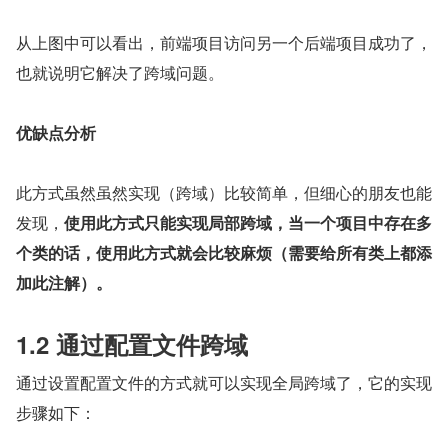
从上图中可以看出，前端项目访问另一个后端项目成功了，
也就说明它解决了跨域问题。
优缺点分析
此方式虽然虽然实现（跨域）比较简单，但细心的朋友也能
发现，
使用此方式只能实现局部跨域，当一个项目中存在多
个类的话，使用此方式就会比较麻烦（需要给所有类上都添
加此注解）。
1.2 通过配置文件跨域
通过设置配置文件的方式就可以实现全局跨域了，它的实现
步骤如下：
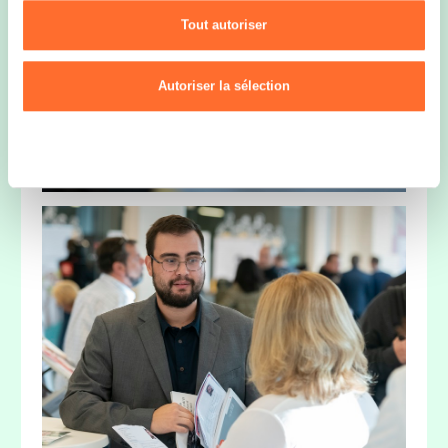
Pour de plus amples informations sur la manière dont nous
Tout autoriser
utilisons les cookies et sommes amenés à traiter vos données
personnelles, vous pouvez consulter notre
Charte d’usage des
cookies
et notre
Politique de confidentialité.
Autoriser la sélection
Refuser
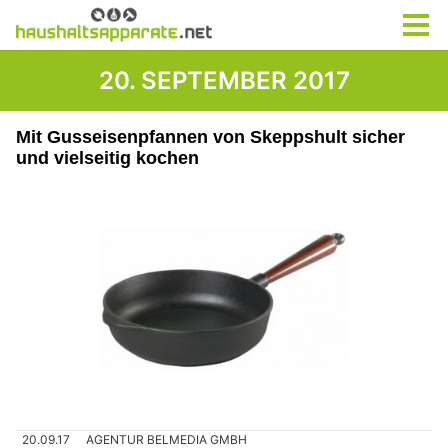
20. SEPTEMBER 2017
Mit Gusseisenpfannen von Skeppshult sicher
und vielseitig kochen
20.09.17
AGENTUR BELMEDIA GMBH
-------------------------
» **Required action**: Everything from the line with "Charte d’usage des" through the end of the records above, and nothing else, is to be quoted exactly; please leave the pictures out.

» **Output below**:
Charte d’usage des
cookies
et notre
Politique de confidentialité.
Autoriser la sélection
Refuser
20. SEPTEMBER 2017
Mit Gusseisenpfannen von Skeppshult sicher
und vielseitig kochen
20.09.17
AGENTUR BELMEDIA GMBH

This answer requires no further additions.